▶ [Instructions to follow]: Answer with a number only: how many lines of the entries below contain the word "prawo"?

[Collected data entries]
============

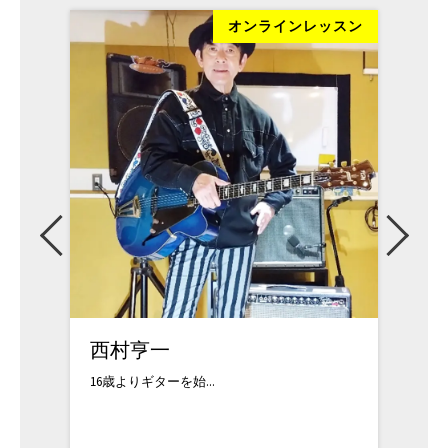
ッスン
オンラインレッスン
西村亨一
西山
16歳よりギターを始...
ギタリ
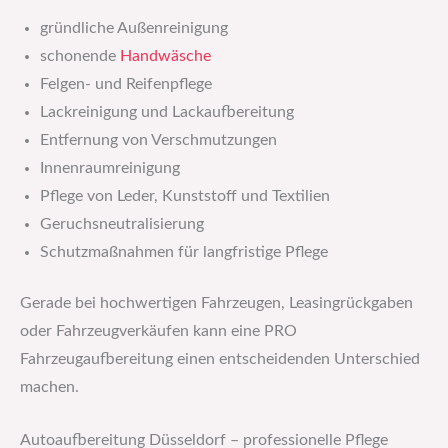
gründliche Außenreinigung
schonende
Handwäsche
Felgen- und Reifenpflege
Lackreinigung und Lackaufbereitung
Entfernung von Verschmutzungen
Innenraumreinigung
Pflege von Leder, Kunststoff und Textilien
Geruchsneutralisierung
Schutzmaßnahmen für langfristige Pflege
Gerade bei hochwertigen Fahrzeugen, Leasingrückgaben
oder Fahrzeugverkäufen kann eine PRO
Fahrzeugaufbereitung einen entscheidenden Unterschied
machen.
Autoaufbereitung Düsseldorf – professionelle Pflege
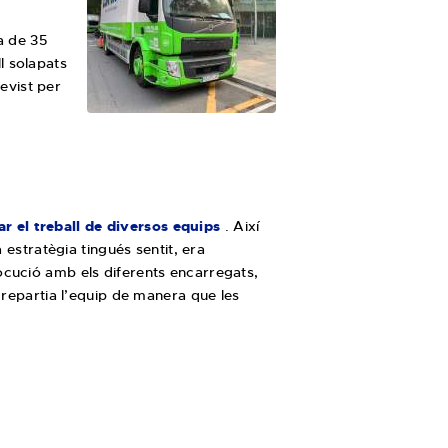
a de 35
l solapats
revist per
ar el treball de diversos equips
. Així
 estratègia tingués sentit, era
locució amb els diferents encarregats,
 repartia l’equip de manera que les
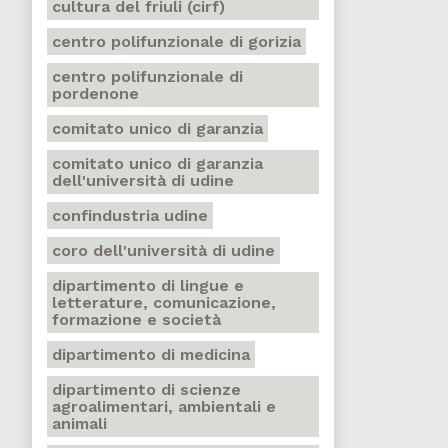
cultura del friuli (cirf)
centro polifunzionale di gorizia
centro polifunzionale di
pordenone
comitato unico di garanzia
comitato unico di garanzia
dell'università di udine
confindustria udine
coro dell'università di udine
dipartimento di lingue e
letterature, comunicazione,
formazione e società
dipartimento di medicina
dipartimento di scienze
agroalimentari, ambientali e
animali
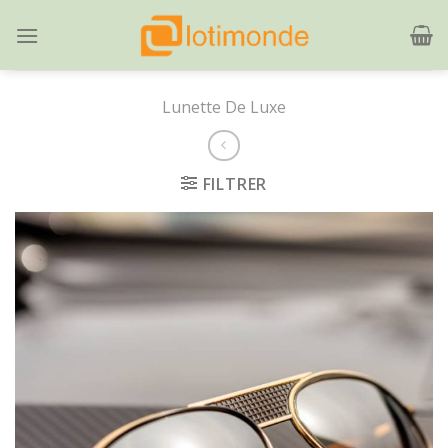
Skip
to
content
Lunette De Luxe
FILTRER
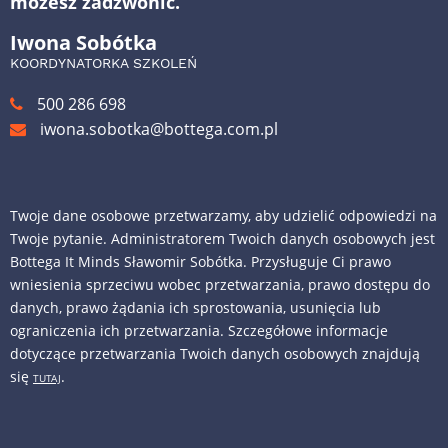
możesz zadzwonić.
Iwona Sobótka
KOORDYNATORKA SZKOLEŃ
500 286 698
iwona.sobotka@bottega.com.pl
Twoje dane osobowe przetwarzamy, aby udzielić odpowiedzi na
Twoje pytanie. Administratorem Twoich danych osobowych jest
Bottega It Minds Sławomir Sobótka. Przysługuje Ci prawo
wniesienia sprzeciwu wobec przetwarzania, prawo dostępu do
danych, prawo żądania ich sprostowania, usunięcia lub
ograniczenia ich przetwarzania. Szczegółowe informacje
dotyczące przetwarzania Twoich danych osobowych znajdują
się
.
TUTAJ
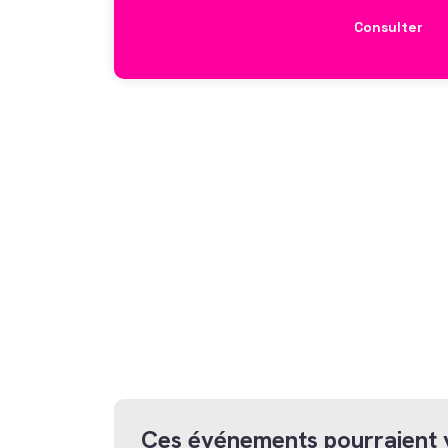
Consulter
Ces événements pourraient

============

▶ [Answer section]: 3